For this reason, quant requires a high degree of mathematical experience, coding proficiency and experience with the markets. So it certainly isn't for everybody.
Want to try out using an automated system, but not sure if you’re ready for quant? Find out more about algorithmic trading.
History of quant
The father of quantitative analysis is Harry Markowitz, credited as one of the first investors to apply mathematical models to financial markets. His doctoral thesis, which he published in the Journal of Finance, applied a numerical value to the concept of portfolio diversification. Later in his career, Markowitz helped Ed Thorp and Michael Goodkin, two fund managers, use computers for arbitrage for the first time.
Several developments in the 70s and 80s helped quant become more mainstream. The designated order turnaround (DOT) system enabled the New York Stock Exchange (NYSE) to take orders electronically for the first time, and the first Bloomberg terminals provided real-time market data to traders.
By the 90s, algorithmic systems were becoming more common and hedge fund managers were beginning to embrace quant methodologies. The dotcom bubble proved to be a turning point, as these strategies proved less susceptible to the frenzied buying – and subsequent crash – of internet stocks.
Then, the rise of high-frequency trading introduced more people to the concept of quant. By 2009, 60% of US stock trades were executed by HFT investors, who relied on mathematical models to back their strategies.
HFT volume and revenue has taken a hit since the great recession, but quant has continued to grow in stature and respect. Quantitative analysts are highly sought after by hedge funds and financial institutions, prized for their ability to add a new dimension to a traditional strategy.

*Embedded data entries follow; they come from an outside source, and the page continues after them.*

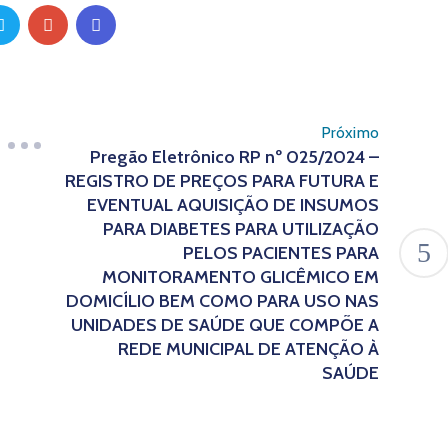
Próximo
Pregão Eletrônico RP nº 025/2024 –
REGISTRO DE PREÇOS PARA FUTURA E
EVENTUAL AQUISIÇÃO DE INSUMOS
PARA DIABETES PARA UTILIZAÇÃO
PELOS PACIENTES PARA
MONITORAMENTO GLICÊMICO EM
DOMICÍLIO BEM COMO PARA USO NAS
UNIDADES DE SAÚDE QUE COMPÕE A
REDE MUNICIPAL DE ATENÇÃO À
SAÚDE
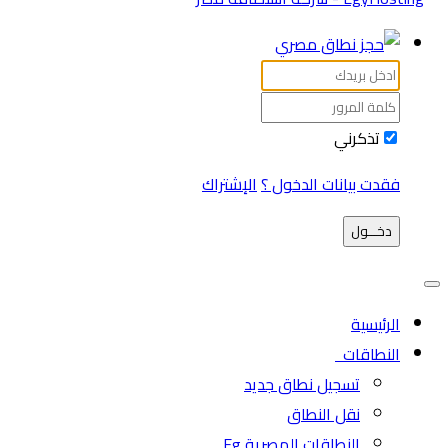
تذكرني
فقدت بيانات الدخول ؟
الإشتراك
دخـــول
الرئيسية
النطاقات
تسجيل نطاق جديد
نقل النطاق
النطاقات المصرية Eg.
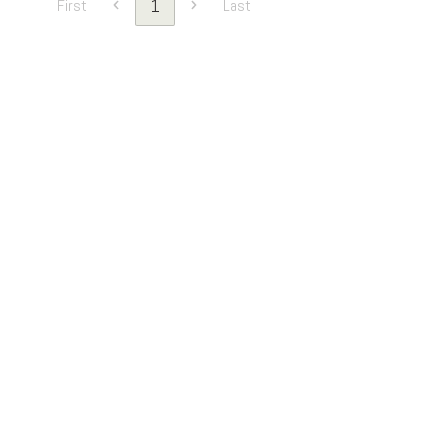
1
First
Last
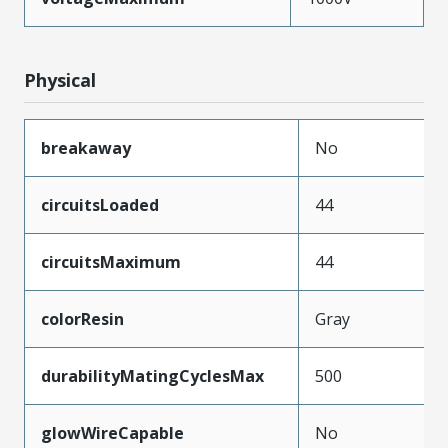
Physical
breakaway
No
circuitsLoaded
44
circuitsMaximum
44
colorResin
Gray
durabilityMatingCyclesMax
500
glowWireCapable
No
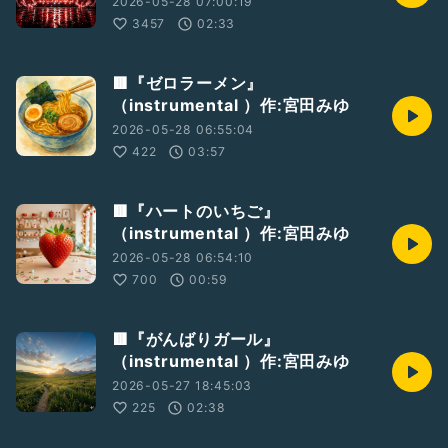
2026-05-28 07:00:19
3457
02:33
🟥『ゼロラーメン』
（instrumental ）作:宮田みゆ
2026-05-28 06:55:04
422
03:57
🟥『ハートのいちご』
（instrumental ）作:宮田みゆ
2026-05-28 06:54:10
700
00:59
🟥『がんばりガール』
（instrumental ）作:宮田みゆ
2026-05-27 18:45:03
225
02:38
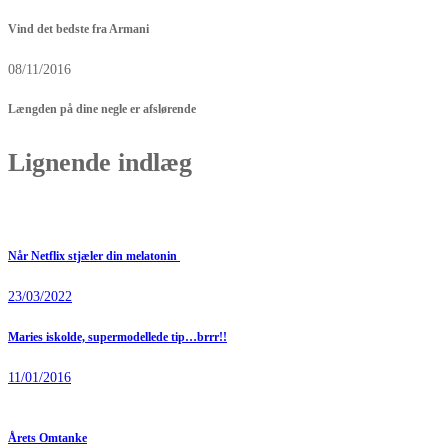
Vind det bedste fra Armani
08/11/2016
Længden på dine negle er afslørende
Lignende indlæg
Når Netflix stjæler din melatonin
23/03/2022
Maries iskolde, supermodellede tip…brrr!!
11/01/2016
Årets Omtanke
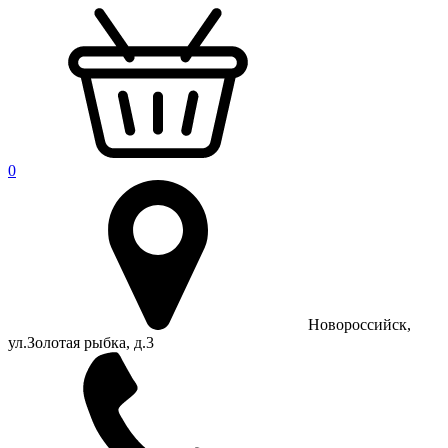
0
Новороссийск,
ул.Золотая рыбка, д.3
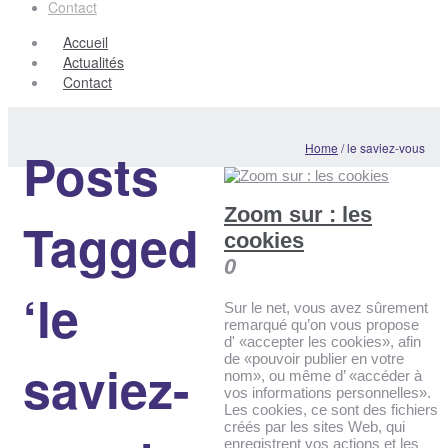
Contact
Accueil
Actualités
Contact
Home
/
le saviez-vous
Posts
Zoom sur : les
Tagged
cookies
0
‘le
Sur le net, vous avez sûrement
remarqué qu’on vous propose
d' «accepter les cookies», afin
de «pouvoir publier en votre
saviez-
nom», ou même d’ «accéder à
vos informations personnelles».
Les cookies, ce sont des fichiers
créés par les sites Web, qui
enregistrent vos actions et les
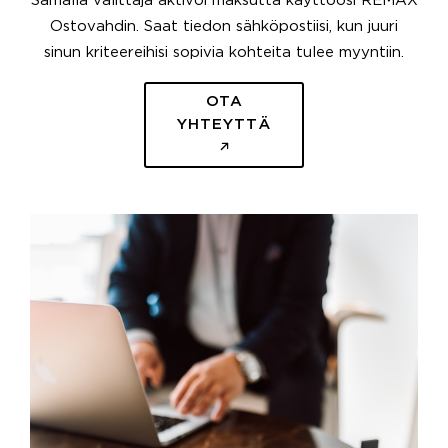
Samalla välittäjä aktivoi maksutta käyttöösi REMAX
Ostovahdin. Saat tiedon sähköpostiisi, kun juuri
sinun kriteereihisi sopivia kohteita tulee myyntiin.
OTA
YHTEYTTÄ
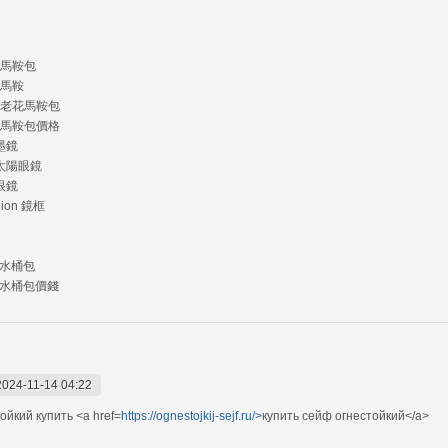
e 馬鞍包
e 馬鞍
ne 老花馬鞍包
ne 馬鞍包價格
 墨鏡
e 太陽眼鏡
 眼鏡
dion 鏡框
e 水桶包
ne 水桶包價錢
2024-11-14 04:22
йкий купить <a href=
https://ognestojkij-sejf.ru/>
купить сейф огнестойкий</a>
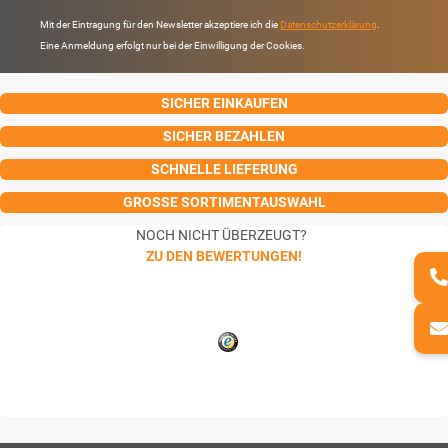
Mit der Eintragung für den Newsletter akzeptiere ich die
Datenschutzerklärung
.
Eine Anmeldung erfolgt nur bei der Einwilligung der Cookies.
SICHER EINKAUFEN
SICHER BEZAHLEN
SCHNELLE LIEFERUNG
GROSSE SORTIMENTAUSWAHL
NOCH NICHT ÜBERZEUGT?
ZU DEN BEWERTUNGEN!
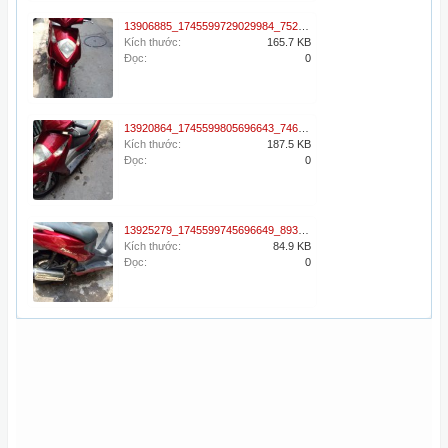
13906885_1745599729029984_7529990022038131506_n.jpg
Kích thước:
165.7 KB
Đọc:
0
13920864_1745599805696643_7466533737865895608_n.jpg
Kích thước:
187.5 KB
Đọc:
0
13925279_1745599745696649_8935285059360539338_n.jpg
Kích thước:
84.9 KB
Đọc:
0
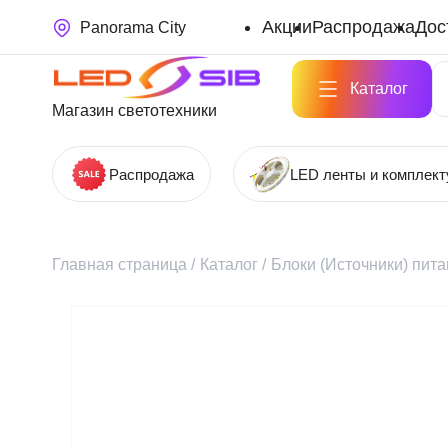
Акции
Распродажа
Дос
Panorama City
Каталог
Магазин светотехники
Распродажа
LED ленты и комплек
Главная страница
/
Каталог
/
Блоки (Источники) пит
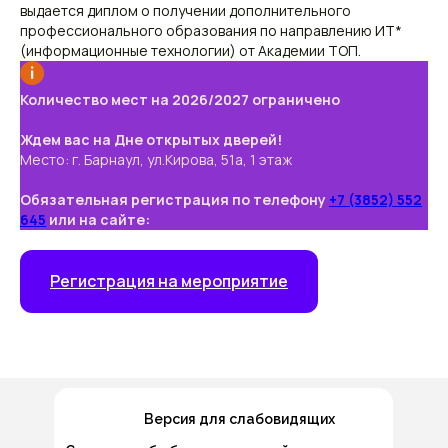
выдается диплом о получении дополнительного
профессионального образования по направлению ИТ*
(информационные технологии) от Академии ТОП.
Количество мест на 2026/2027 ограничено
Ждем вас на Дне открытых дверей!
Место: г. Барнаул, ул.Кирова, 51а, 1 этаж
Обязательная регистрация по телефону
+7 (3852) 552
645
или на сайте:
Регистрация на мероприятие
Версия для слабовидящих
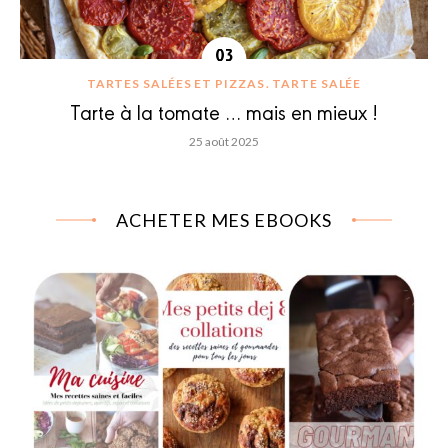
TARTES SALÉES ET PIZZAS
TARTE SALÉE
Tarte à la tomate … mais en mieux !
25 août 2025
ACHETER MES EBOOKS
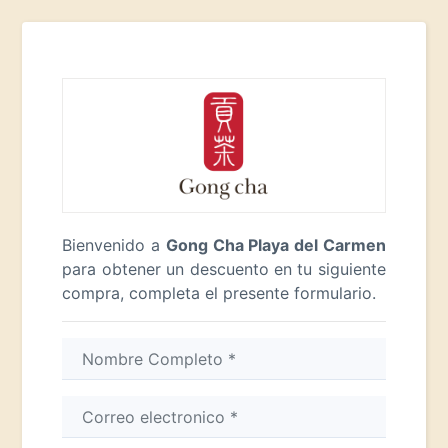
Bienvenido a
Gong Cha Playa del Carmen
para obtener un descuento en tu siguiente
compra, completa el presente formulario.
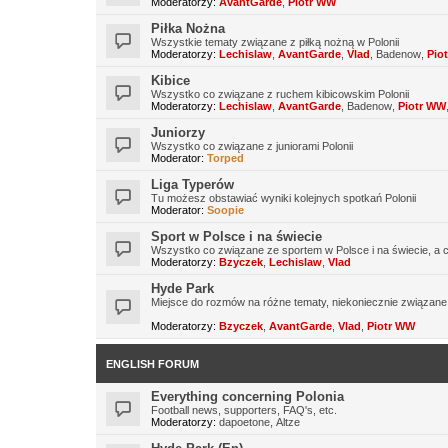
Moderatorzy:
AvantGarde
,
Piotr WW
Piłka Nożna
Wszystkie tematy związane z piłką nożną w Polonii
Moderatorzy:
Lechislaw
,
AvantGarde
,
Vlad
,
Badenow
,
Pio
Kibice
Wszystko co związane z ruchem kibicowskim Polonii
Moderatorzy:
Lechislaw
,
AvantGarde
,
Badenow
,
Piotr WW
Juniorzy
Wszystko co związane z juniorami Polonii
Moderator:
Torped
Liga Typerów
Tu możesz obstawiać wyniki kolejnych spotkań Polonii
Moderator:
Soopie
Sport w Polsce i na świecie
Wszystko co związane ze sportem w Polsce i na świecie, a co
Moderatorzy:
Bzyczek
,
Lechislaw
,
Vlad
Hyde Park
Miejsce do rozmów na różne tematy, niekoniecznie związane
Moderatorzy:
Bzyczek
,
AvantGarde
,
Vlad
,
Piotr WW
ENGLISH FORUM
Everything concerning Polonia
Football news, supporters, FAQ's, etc.
Moderatorzy:
dapoetone
,
Altze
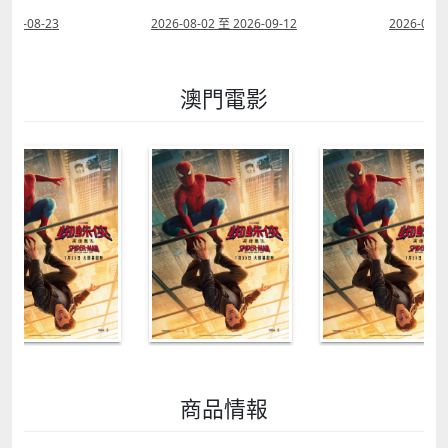
2026-08-23
2026-08-02 至 2026-09-12
2026-07-2
澳門電影
商品情報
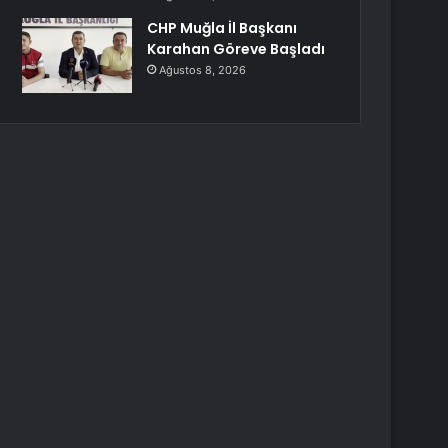
CHP Muğla İl Başkanı
Karahan Göreve Başladı
Ağustos 8, 2026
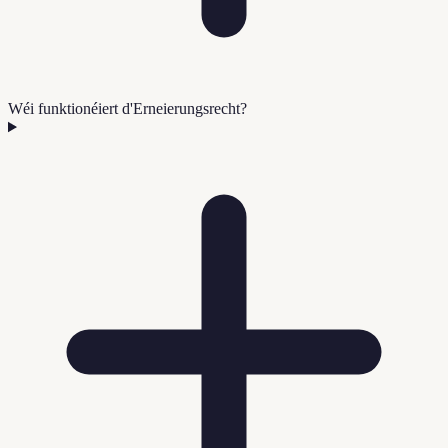
Wéi funktionéiert d'Erneierungsrecht?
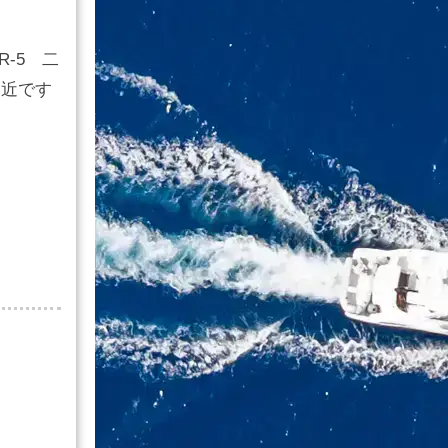
R-5 二
間近です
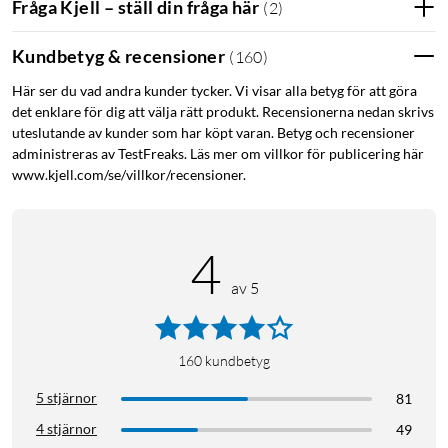
Fråga Kjell – ställ din fråga här
(
2
)
Kundbetyg & recensioner
(
160
)
Här ser du vad andra kunder tycker. Vi visar alla betyg för att göra
det enklare för dig att välja rätt produkt. Recensionerna nedan skrivs
uteslutande av kunder som har köpt varan. Betyg och recensioner
administreras av TestFreaks. Läs mer om villkor för publicering här
www.kjell.com/se/villkor/recensioner.
4
av 5
160
kundbetyg
5 stjärnor
81
4 stjärnor
49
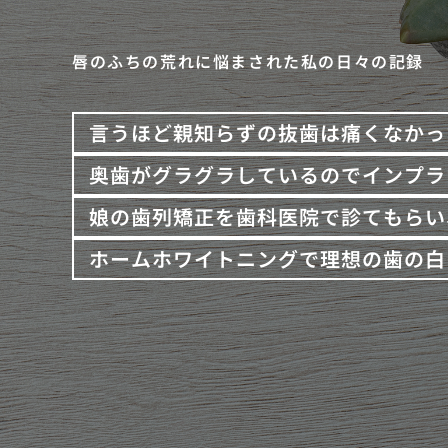
唇のふちの荒れに悩まされた私の日々の記録
言うほど親知らずの抜歯は痛くなかっ
奥歯がグラグラしているのでインプラ
娘の歯列矯正を歯科医院で診てもらい
ホームホワイトニングで理想の歯の白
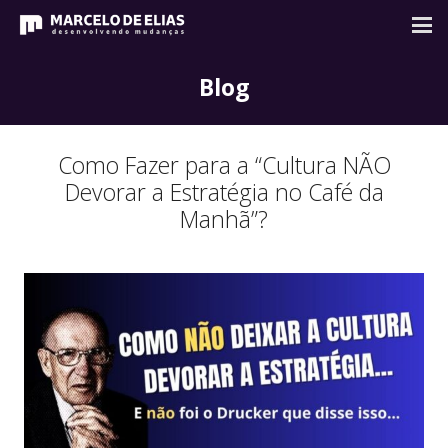
Blog
Como Fazer para a “Cultura NÃO
Devorar a Estratégia no Café da
Manhã”?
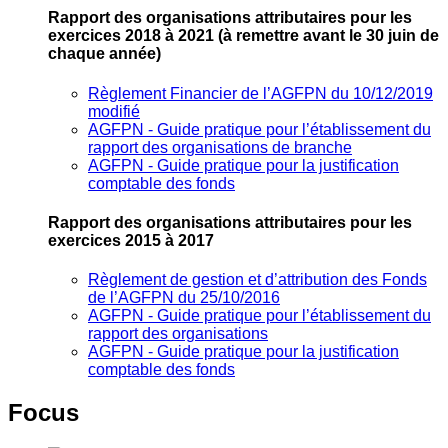
Rapport des organisations attributaires pour les
exercices 2018 à 2021
(à remettre avant le 30 juin de
chaque année)
Règlement Financier de l’AGFPN du 10/12/2019
modifié
AGFPN ‐ Guide pratique pour l’établissement du
rapport des organisations de branche
AGFPN ‐ Guide pratique pour la justification
comptable des fonds
Rapport des organisations attributaires pour les
exercices 2015 à 2017
Règlement de gestion et d’attribution des Fonds
de l’AGFPN du 25/10/2016
AGFPN ‐ Guide pratique pour l’établissement du
rapport des organisations
AGFPN ‐ Guide pratique pour la justification
comptable des fonds
Focus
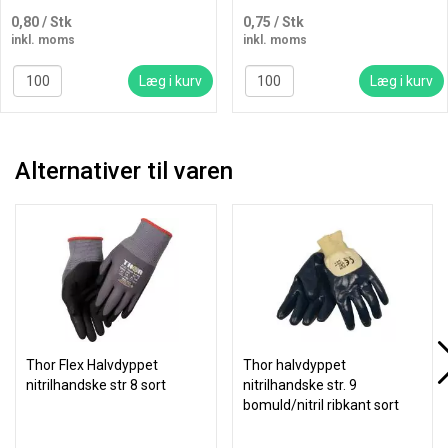
0,80
/ Stk
0,75
/ Stk
inkl. moms
inkl. moms
Læg i kurv
Læg i kurv
Alternativer til varen
Thor Flex Halvdyppet
Thor halvdyppet
nitrilhandske str 8 sort
nitrilhandske str. 9
bomuld/nitril ribkant sort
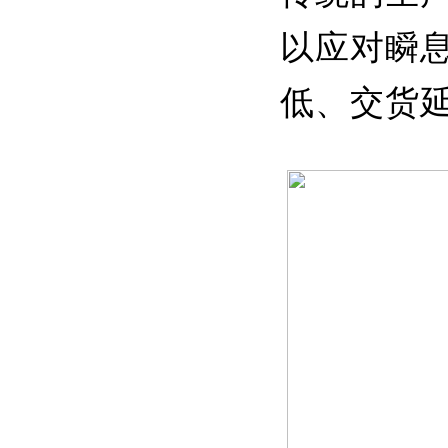
以应对瞬
低、交货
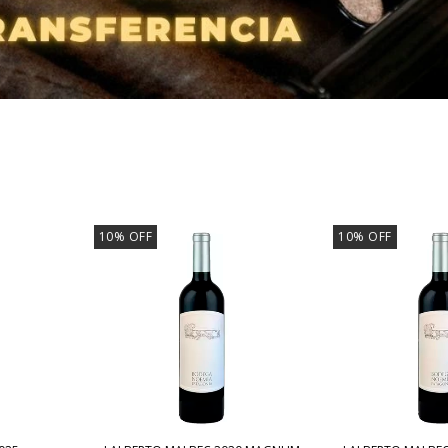
10
%
OFF
10
%
OFF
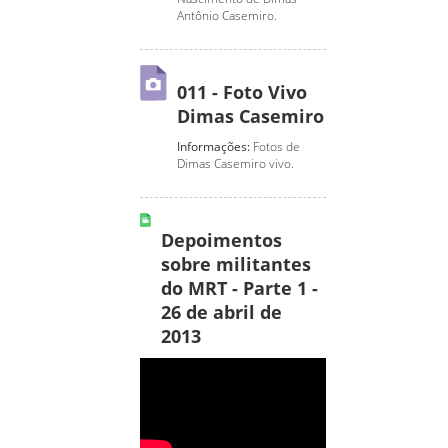
Antônio Casemiro.
011 - Foto Vivo
Dimas Casemiro
Informações:
Fotos de
Dimas Casemiro vivo.
Depoimentos
sobre militantes
do MRT - Parte 1 -
26 de abril de
2013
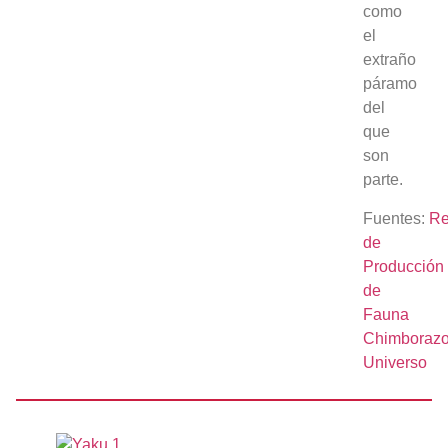
como
el
extraño
páramo
del
que
son
parte.
Fuentes:
Re
de
Producción
de
Fauna
Chimboraz
Universo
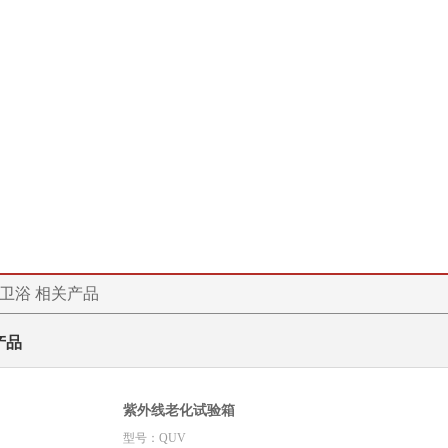
卫浴 相关产品
产品
紫外线老化试验箱
型号：QUV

Quantitative trading strategies
Quantitative traders can employ a vast number of strategies, from the simple to the incredibly complex. Here are six common examples you might encounter:
Many quant strategies fall under the general umbrella of mean reversion. Mean reversion is a financial theory that posits that prices and returns have a long-term trend. Any deviations should, eventually, revert to that trend.
Quants will write code that finds markets with a long-standing mean and highlight when it diverges from it. If it diverges up, the system will calculate the probability of a profitable short trade. If it diverges down, it will do the same for a long position.
Mean reversion doesn’t have to apply to the price of a single market. Two correlated assets, for example, may have a spread with a long-term trend.
Another broad category of quant strategy is trend following, often called momentum trading. Trend following is one of the most straightforward strategies, seeking only to identify a significant market movement as it starts and ride it until it ends.
There are lots of different methods to spot an emerging trend using quantitative analysis. You could, for instance, monitor sentiment among traders at major firms to build a model that predicts when institutional investors are likely to heavily buy or sell a stock. Alternatively, you could find a pattern between volatility breakouts and new trends.
Statistical arbitrage builds on the theory of mean reversion. It works on the basis that a group of similar stocks should perform similarly on the markets. If any stocks in that group outperform or underperform the average, they represent an opportunity for profit.
A statistical arbitrage strategy will find a group of stocks with similar characteristics. Shares in US car companies, for example, all trade on the same exchange, in the same sector and are subject to the same market conditions. The model would then calculate an average ‘fair price’ each stock.
You would then short any companies in the group that outperform this fair price, and buy any that underperform it. When the stocks revert to the mean price, both positions are closed for a profit.
Pure statistical arbitrage comes with a fair degree of risk: chiefly that it ignores the factors that can apply to an individual asset but not affect the rest of the group. These can result in long-term deviations that don’t revert to the mean for an extended time. To negate this risk, many quant traders use HFT algorithms to exploit extremely short-term market inefficiencies instead of wide divergences.
Algorithmic pattern recognition
This strategy involves building a model that can identify when a large institutional firm is going to make a large trade, so you can trade against them. It’s also sometimes known as high-tech front running.
Nowadays, almost all institutional trading is done via algorithms. Firms want to make large orders without affecting the market price of the assets they are buying or selling, so they route their orders to multiple exchanges – as well as different brokers, dark pools and crossing networks – in a staggered pattern to disguise their intentions.
If you build a model that can ‘break the code’, you can get ahead of the trade. So algorithmic pattern recognition attempts to recognise and isolate the custom execution patterns of institutional investors.
For instance, if your model flags that a large firm is attempting to buy a significant amount of Coca-Cola stock, you could buy the stock ahead of them then sell it back at a higher price.
Like statistical arbitrage, algorithmic pattern recognition is often used by firms with access to powerful HFT systems. These are required to open and close positions ahead of an institutional investor.
Behavioural bias recognition
Behavioural bias recognition is a relatively new type of strategy that exploits the psychological quirks of retail investors.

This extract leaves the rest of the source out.